Des rapports anecdotiques indiquent que le pelage noir était dominant dans le nord de l’aire de répartition de l’écureuil gris (qui comprend le sud du Québec) jusqu’à la fin du XVIIIe siècle. Un déclin du mélanisme aurait alors été observé, menant à la prépondérance du manteau gris qu’on voit aujourd’hui.

Des mécanismes liés à la chasse ou à la coupe forestière ont déjà été proposés pour expliquer cette décroissance, mais les causes réelles « ne seront probablement jamais confirmées », écrit M. Drapeau Picard dans son article « Cinquante nuances d’écureuils gris : portrait du mélanisme chez une espèce emblématique des villes nord-américaines ».

Photo: fournie par Nathaniel Sharp  André-Philippe Drapeau Picard s'est intéressé aux écureuils.

Deux hypothèses principales

 

Au risque de décevoir ses collègues, M. Drapeau Picard a constaté que selon la littérature scientifique, rien ne permet de dire que, dans les dernières décennies, le pelage noir a gagné en popularité chez S. carolinensis en Amérique du Nord.

Cependant, des variations géographiques existent bel et bien.
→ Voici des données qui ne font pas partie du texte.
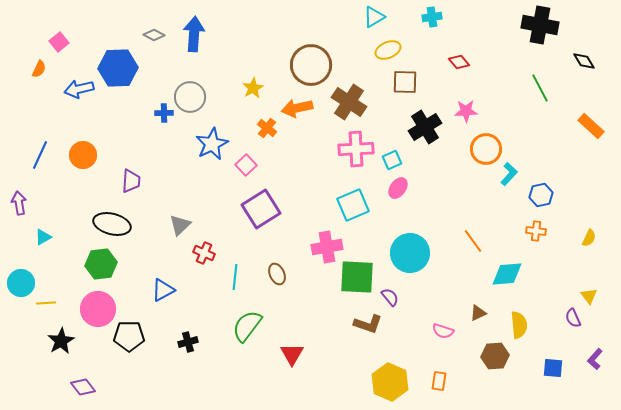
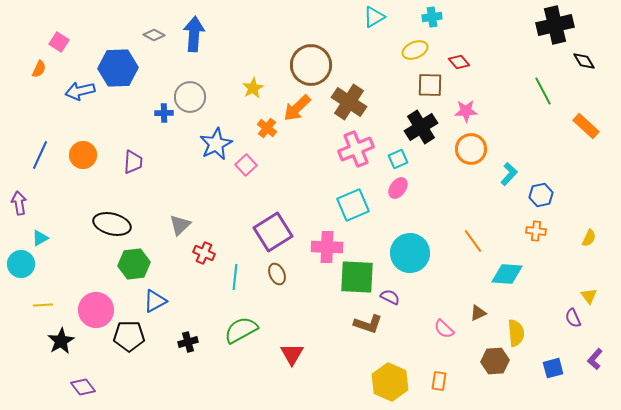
black cross at (540, 25): moved 15 px right; rotated 24 degrees counterclockwise
pink square at (59, 42): rotated 18 degrees counterclockwise
yellow ellipse at (388, 50): moved 27 px right
brown square at (405, 82): moved 25 px right, 3 px down
green line at (540, 88): moved 3 px right, 3 px down
blue arrow at (79, 89): moved 1 px right, 2 px down
orange arrow at (297, 108): rotated 32 degrees counterclockwise
orange rectangle at (591, 126): moved 5 px left
black cross at (425, 127): moved 4 px left
blue star at (212, 144): moved 4 px right
pink cross at (356, 149): rotated 20 degrees counterclockwise
orange circle at (486, 149): moved 15 px left
cyan square at (392, 160): moved 6 px right, 1 px up
purple trapezoid at (131, 181): moved 2 px right, 19 px up
purple square at (261, 209): moved 12 px right, 23 px down
cyan triangle at (43, 237): moved 3 px left, 1 px down
pink cross at (327, 247): rotated 12 degrees clockwise
green hexagon at (101, 264): moved 33 px right
cyan diamond at (507, 274): rotated 8 degrees clockwise
cyan circle at (21, 283): moved 19 px up
blue triangle at (163, 290): moved 8 px left, 11 px down
purple semicircle at (390, 297): rotated 24 degrees counterclockwise
yellow line at (46, 303): moved 3 px left, 2 px down
pink circle at (98, 309): moved 2 px left, 1 px down
yellow semicircle at (519, 325): moved 3 px left, 8 px down
green semicircle at (247, 326): moved 6 px left, 4 px down; rotated 24 degrees clockwise
pink semicircle at (443, 331): moved 1 px right, 2 px up; rotated 25 degrees clockwise
brown hexagon at (495, 356): moved 5 px down
blue square at (553, 368): rotated 20 degrees counterclockwise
Le mélanisme est plus commun dans les villes qu’en forêt. Par ailleurs, on retrouve davantage de spécimens noirs dans le nord de l’aire de répartition que dans le sud de celle-ci. Deux principales hypothèses sont proposées pour expliquer la tendance nord-sud : la thermorégulation et le camouflage.

L’hypothèse de la thermorégulation est intuitive : dans le nord, où il fait plus froid, un pelage foncé absorbe davantage l’énergie du soleil en hiver, ce qui réchauffe la petite bête.
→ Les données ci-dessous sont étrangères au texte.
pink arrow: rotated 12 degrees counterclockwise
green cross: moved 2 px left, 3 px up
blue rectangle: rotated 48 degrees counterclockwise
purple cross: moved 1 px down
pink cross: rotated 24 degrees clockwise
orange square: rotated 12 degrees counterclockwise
L’hypothèse du camouflage veut que dans le nord de l’aire de répartition, les conifères soient plus communs et qu’un pelage foncé permette aux écureuils de mieux se cacher de leurs prédateurs dans ces arbres.
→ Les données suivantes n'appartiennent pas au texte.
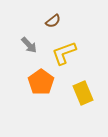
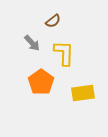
gray arrow: moved 3 px right, 2 px up
yellow L-shape: rotated 112 degrees clockwise
yellow rectangle: rotated 75 degrees counterclockwise
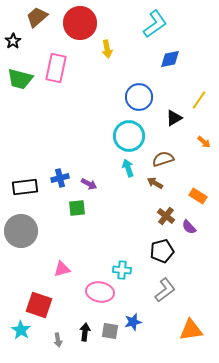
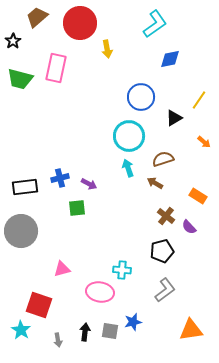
blue circle: moved 2 px right
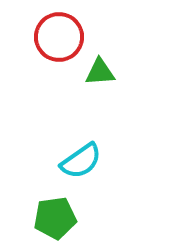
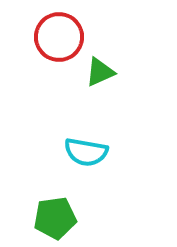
green triangle: rotated 20 degrees counterclockwise
cyan semicircle: moved 5 px right, 9 px up; rotated 45 degrees clockwise
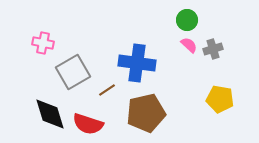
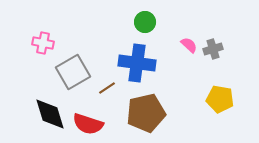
green circle: moved 42 px left, 2 px down
brown line: moved 2 px up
L’hypothèse de la thermorégulation est mieux documentée, mais les preuves en présence ne permettent pas de clore le dossier. « Il y a encore beaucoup de choses à découvrir avec cette espèce-là, beaucoup de plaisir à avoir », dit M. Drapeau Picard.

Cela pourrait changer. Au fil de ses démarches de la dernière année, le biologiste — qui dit trouver « plutôt sympathiques » ses voisins écureuils — a été approché par des chercheurs américains afin d’échantillonner la population montréalaise.

Sa mission : trouver dix écureuils morts, frappés par des voitures, afin de prélever un bout de leur oreille à des fins d’analyse génétique. D’autres collaborateurs ont fait la même chose dans une quarantaine de villes en Amérique du Nord.

« Je faisais du vélo avec une trousse de dissection dans mon sac à dos, raconte M. Drapeau Picard. Quand je trouvais un écureuil mort, je l’enlevais du milieu du chemin. Je mettais mes gants de latex, et avec mes ciseaux, je coupais un bout d’oreille. Contrairement à mes attentes, les gens ne me regardaient pas trop bizarrement… »

Ces informations génétiques, tout comme les données et les photos issues des plateformes de science citoyenne, pourraient aider à élucider dans les prochaines années le mystère persistant de la sélection du mélanisme chez l’écureuil gris, selon lui.

Après cette incursion dans l’univers de S. carolinensis, l’entomologiste de formation ne pense pas travailler à nouveau sur cette bête. Il continuera cependant à regarder les écureuils « avec un grand intérêt » — et à tenter de les empêcher d’accéder à ses mangeoires à oiseaux.